[What the task requires]: All that is wanted is the lines from the first line of the listing below through the line containing "Boho Fringe Outdoor Patio Umbrella", written out exactly with pictures left out.

[Material for the task]:
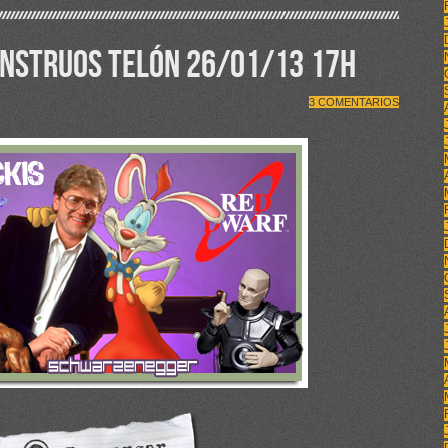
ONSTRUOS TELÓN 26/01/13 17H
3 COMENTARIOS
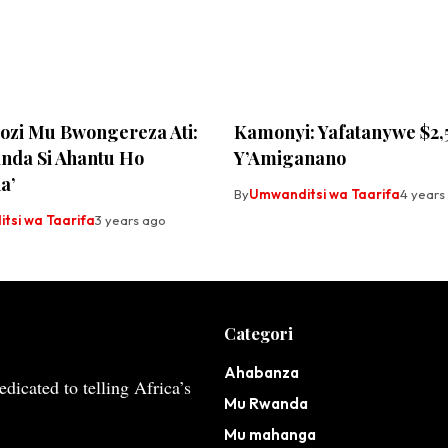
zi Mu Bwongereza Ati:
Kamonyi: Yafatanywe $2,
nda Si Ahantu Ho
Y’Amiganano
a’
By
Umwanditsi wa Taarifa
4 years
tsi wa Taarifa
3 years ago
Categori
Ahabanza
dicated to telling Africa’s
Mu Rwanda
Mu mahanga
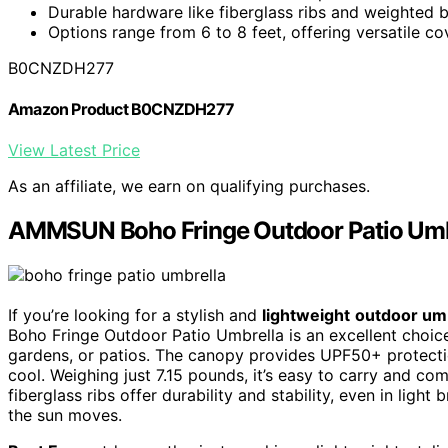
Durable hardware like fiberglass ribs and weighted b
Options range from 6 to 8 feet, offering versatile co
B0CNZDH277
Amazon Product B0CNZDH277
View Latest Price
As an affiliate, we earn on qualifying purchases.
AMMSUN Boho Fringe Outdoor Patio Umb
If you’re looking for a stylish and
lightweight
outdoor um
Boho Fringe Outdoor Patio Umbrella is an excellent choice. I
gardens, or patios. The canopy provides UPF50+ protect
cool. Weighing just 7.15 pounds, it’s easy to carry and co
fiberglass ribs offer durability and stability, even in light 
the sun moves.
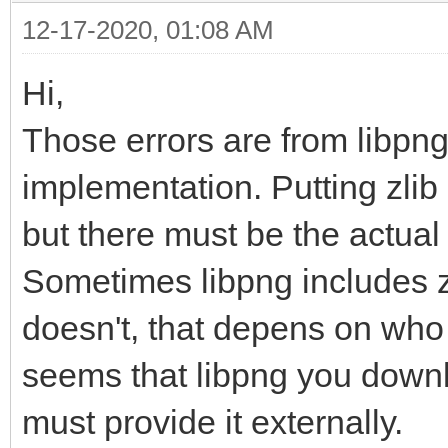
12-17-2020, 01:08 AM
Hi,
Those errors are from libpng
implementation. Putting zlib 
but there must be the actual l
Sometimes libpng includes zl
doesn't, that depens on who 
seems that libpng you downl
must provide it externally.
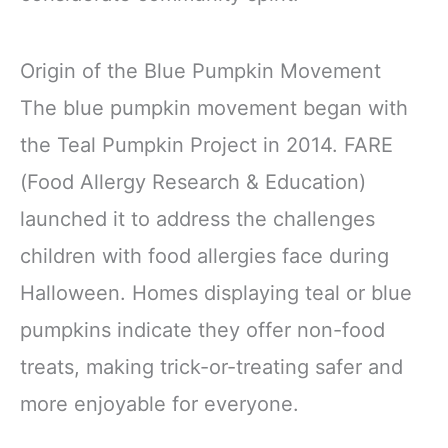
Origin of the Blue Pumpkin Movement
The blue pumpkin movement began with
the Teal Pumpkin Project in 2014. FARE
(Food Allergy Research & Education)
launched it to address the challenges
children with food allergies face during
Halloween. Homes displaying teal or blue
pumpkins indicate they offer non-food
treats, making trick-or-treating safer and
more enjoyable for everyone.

[Task answer]:
ONSTRUOS TELÓN 26/01/13 17H
3 COMENTARIOS
zi Mu Bwongereza Ati:
Kamonyi: Yafatanywe $2,
nda Si Ahantu Ho
Y’Amiganano
a’
By
Umwanditsi wa Taarifa
4 years
tsi wa Taarifa
3 years ago
Categori
Ahabanza
dicated to telling Africa’s
Mu Rwanda
Mu mahanga
Durable hardware like fiberglass ribs and weighted b
Options range from 6 to 8 feet, offering versatile co
B0CNZDH277
Amazon Product B0CNZDH277
View Latest Price
As an affiliate, we earn on qualifying purchases.
AMMSUN Boho Fringe Outdoor Patio Umb
If you’re looking for a stylish and
lightweight
outdoor um
Boho Fringe Outdoor Patio Umbrella is an excellent choice. I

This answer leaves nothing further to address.